Schönheitskur fürs Schwimmbad

Unterschleißheim - Die Stadt beginnt mit der Erweiterung des Unterschleißheimer Schwimmbads. Für drei Millionen Euro vorgesehen sind ein gut 170 Quadratmeter großes Thermalbecken im Außenbereich und ein Kinderspielplatz. Der Saunabereich soll ebenfalls ausgebaut werden. Ende 2017 werden die Arbeiten abgeschlossen sein.

Seit mehr als zwei Jahren denkt die Stadt Unterschleißheim darüber nach, das vor 40 Jahren als reines Hallenbad konzipierte „Aquariush“ mit zusätzlichen Attraktionen zu bereichern. Im November 2013 wurde ein auf Bäder spezialisiertes Planungsbüro aus München mit den Vorbereitungen beauftragt. Auf ihrer Homepage, unter www.l-s-architekten.de, gewähren die Architekten einen virtuellen Rundgang durch das künftige Bad. Dem bundesweiten Bädersterben hofft die Stadt rechtzeitig mit einer Attraktivitäts-Offensive begegnen zu können. Wie Stadtrat Jürgen Radtke (Grüne) sagt, hat sich im „Aquariush“ bereits ein Defizit in Höhe von 800 000 Euro angesammelt. Das zusätzliche Angebot soll helfen, das Freizeitbad zu retten. Vorgesehen sind – neben dem ganzjährig nutzbaren, aus den „Valentinsquellen“ gespeistem Thermalaußenbecken – auch ein Wasser- und Kinderspielplatz. Die Wasserrutsche ist aus Kostengründen zurückgestellt. Dafür soll die Sauna um einen Aufenthaltsbereich mit einem 17 Quadratmeter großen Warmwasserheilbecken und einem kleinen Abkühlbecken ergänzt werden. Die Arbeiten sollen im Februar 2017 beginnen und voraussichtlich bis Ende des Jahres abgeschlossen sein.

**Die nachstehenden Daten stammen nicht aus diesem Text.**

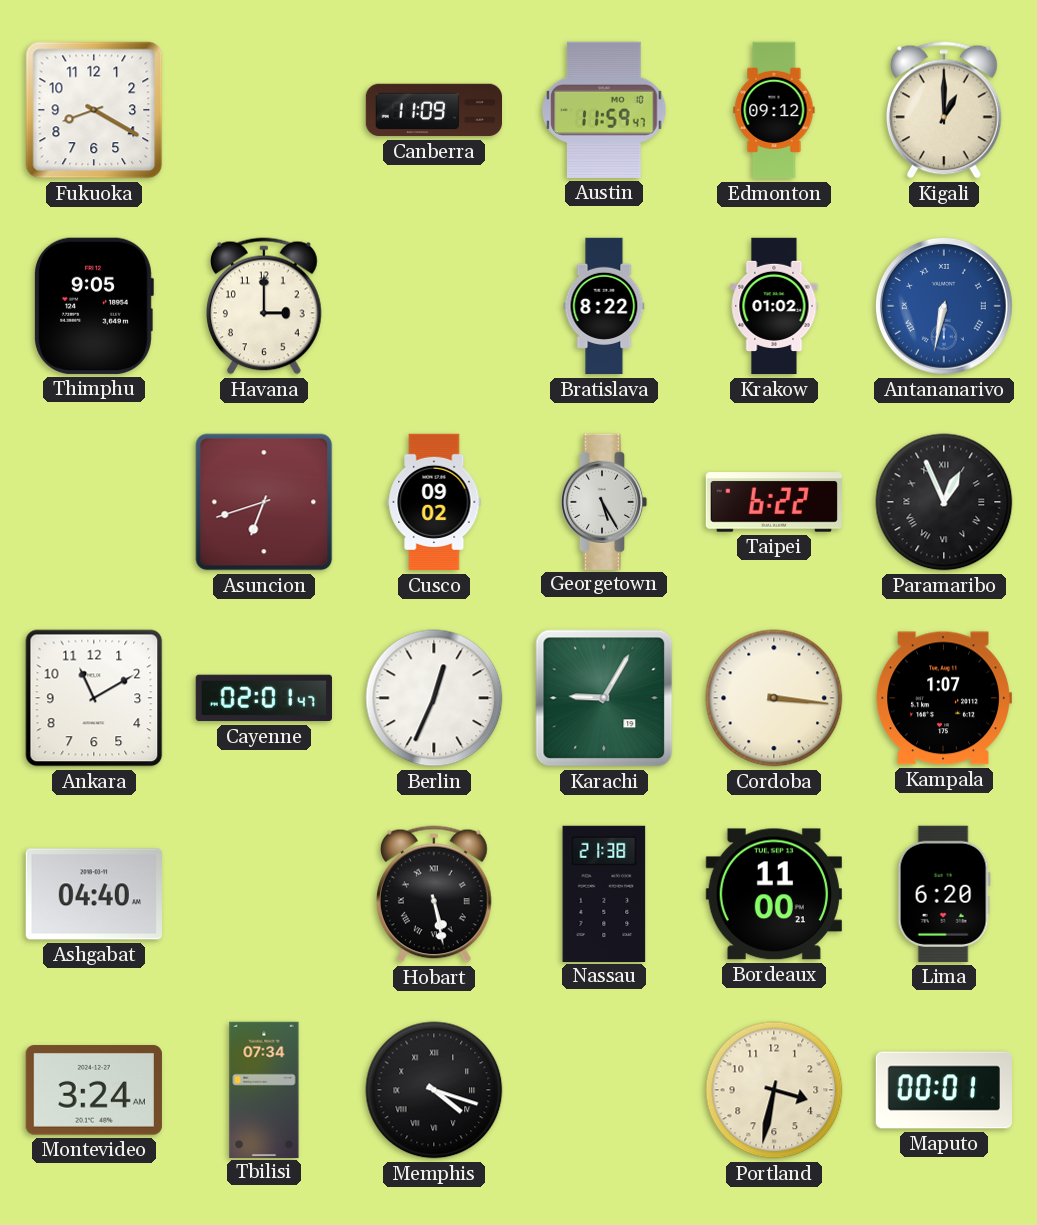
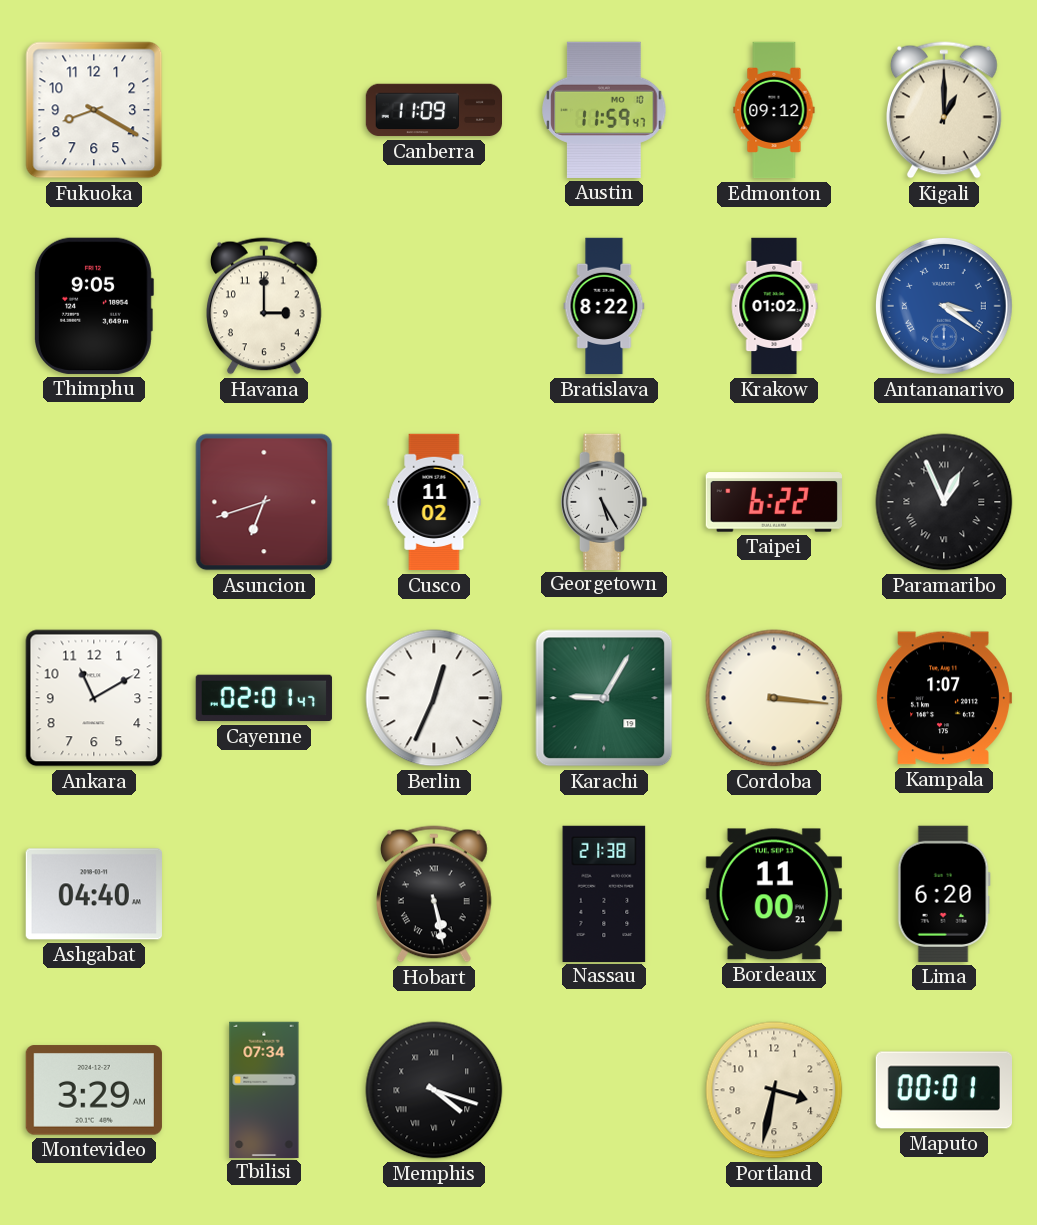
Antananarivo: 6:32 -> 3:21
Cusco: 09:02 -> 11:02
Montevideo: 3:24 -> 3:29
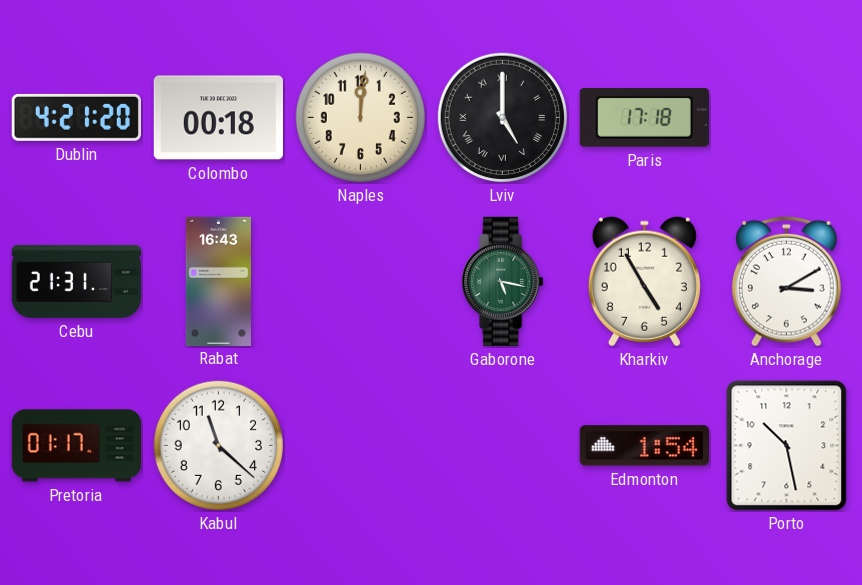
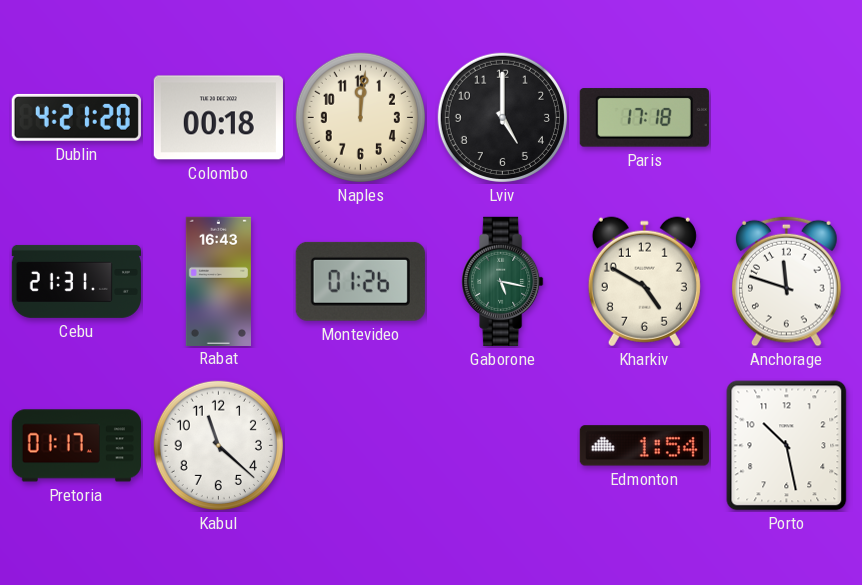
Lviv numerals: Roman -> Arabic
Montevideo: none -> 01:26
Kharkiv: 4:55 -> 4:50
Anchorage: 3:10 -> 11:48
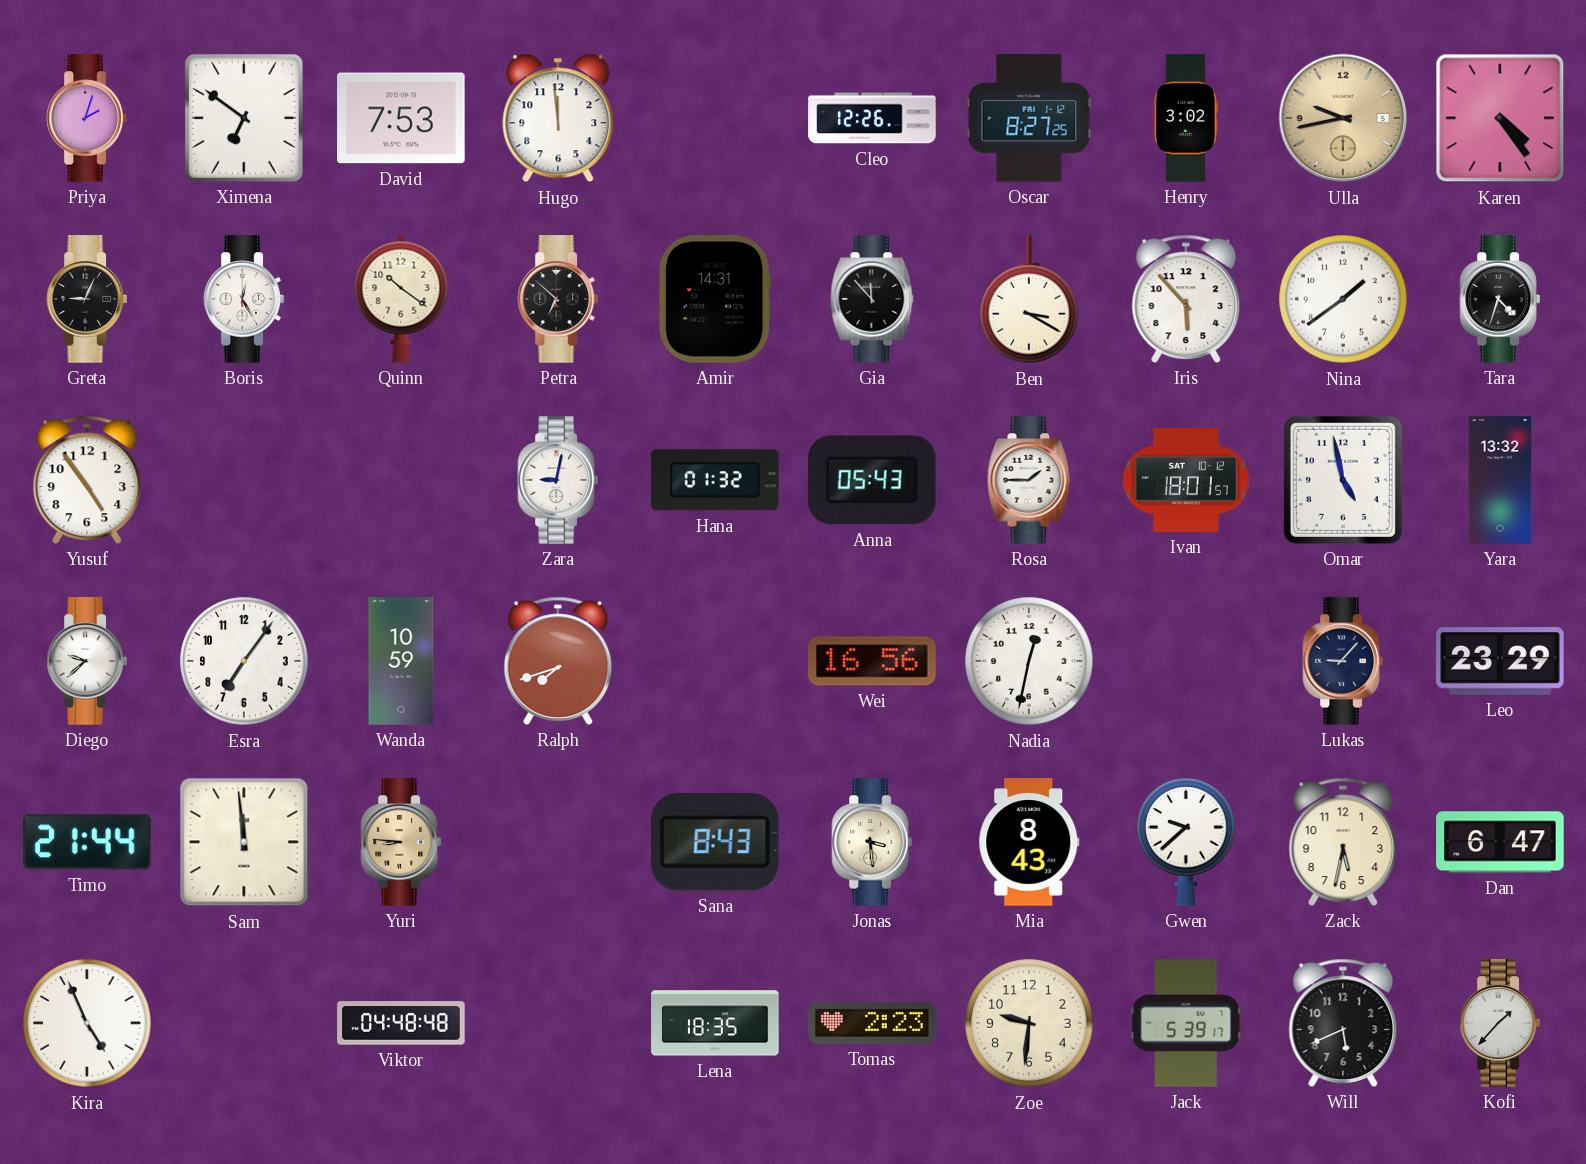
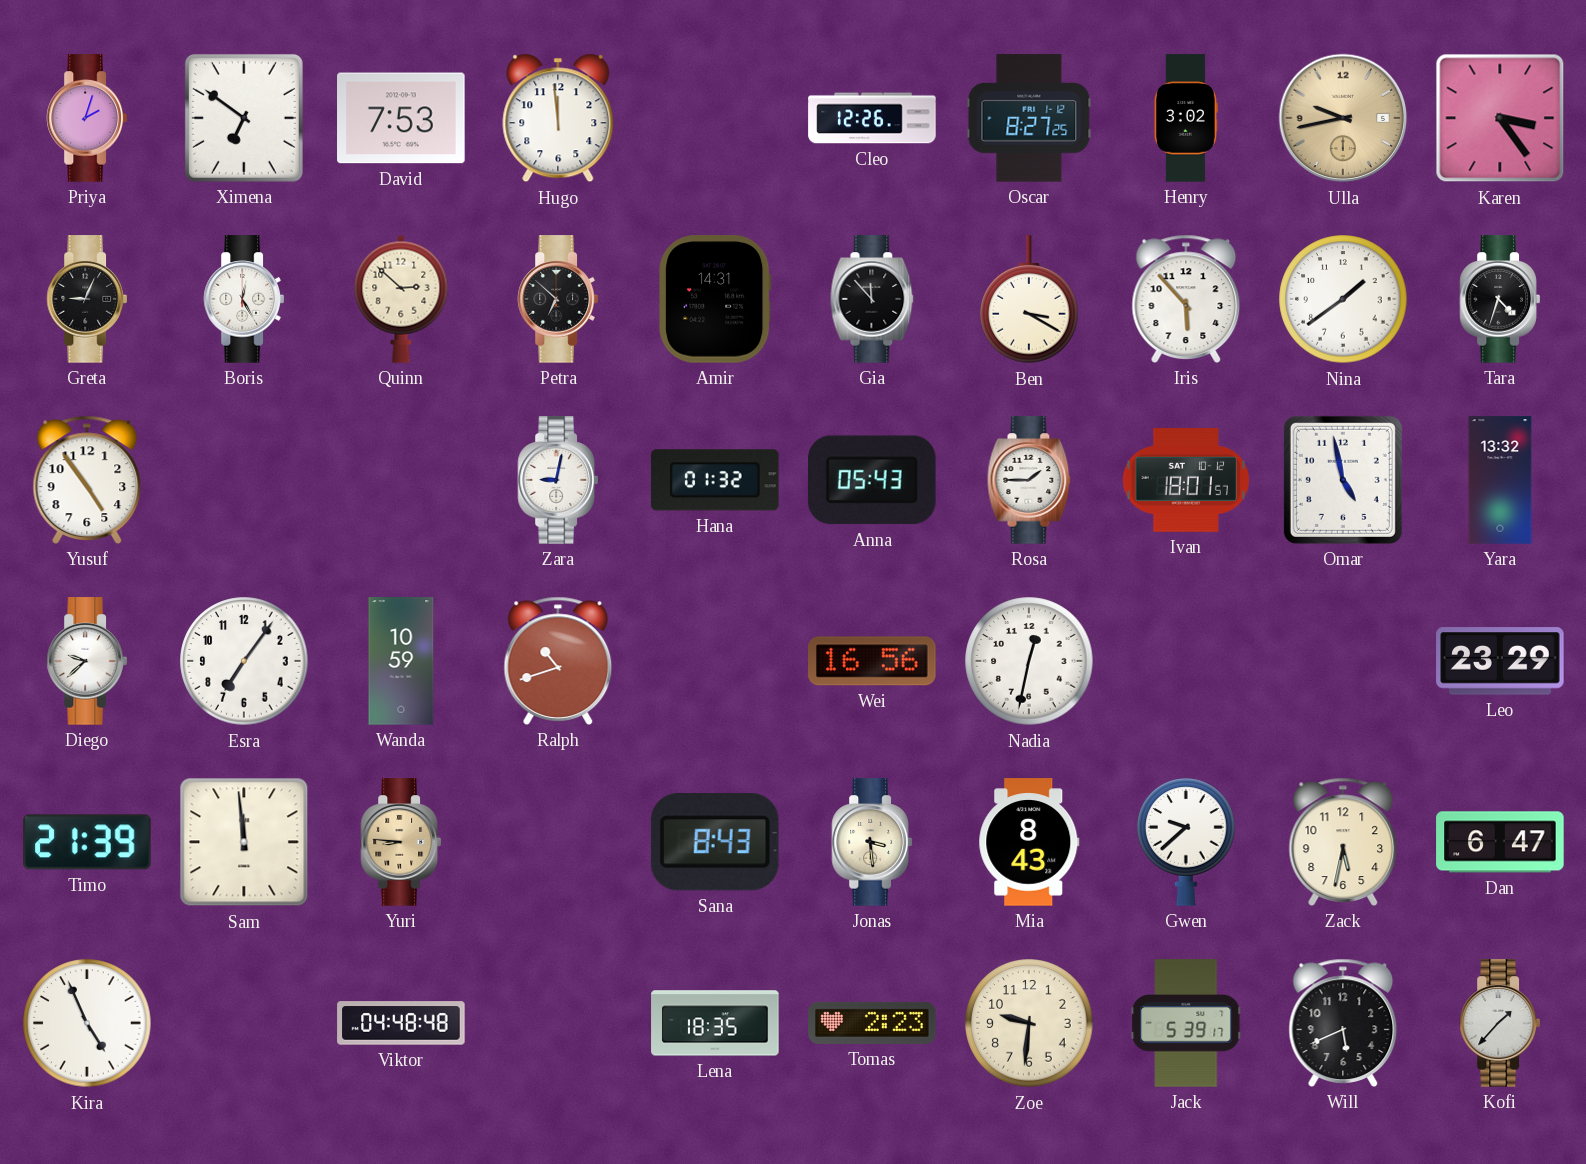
Karen: 4:24 -> 3:24
Quinn: 10:21 -> 2:52
Ralph: 7:42 -> 10:42
Lukas: 9:07 -> none
Timo: 21:44 -> 21:39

Die Stadt geht von gut drei Millionen Euro Baukosten aus. Das „Aquariush“-Defizit würde sich jährlich um weitere 150 000 Euro erhöhen. Die Entscheidung im Werkausschuss fiel gegen die Stimmen der beiden Vertreter von Grünen und ÖDP. Stadtrat Radtke sorgt sich nicht nur wegen des steigenden Defizits. Ihm missfällt, dass „die Eintrittspreise für das ’Aquariush’ erhöht werden sollen“. Seiner Ansicht nach wird auch das Verkehrsaufkommen im Umfeld des Schwimmbads zunehmen. „Wir haben vor eineinhalb Jahren schon auf das Problem hingewiesen.“ Die Stadt teilt Radtkes Befürchtungen nicht. Die Eintrittspreise fürs Schwimmbad sollen sich um maximal drei Euro erhöhen, in der Regel um lediglich ein bis zwei Euro. So soll die Tageskarte für Erwachsene im Schwimmbad zehn Euro kosten. Zu Beginn der Planungen waren es sieben Euro. Einzelkarten steigen von vier auf auf Euro, die Tageskarte für Kinder und Jugendliche von 5,50 auf 7,50 Euro. Sportschwimmer zahlen für 60 Minuten künftig drei Euro statt wie bisher zwei Euro. Da die geplanten Neuerungen auch in anderen Schimmbädern der Region angeboten werden, geht die Unterschleißheimer Stadtverwaltung davon aus, dass sich die Erweiterung nicht auf den innerörtlichen Verkehr niederschlagen würde.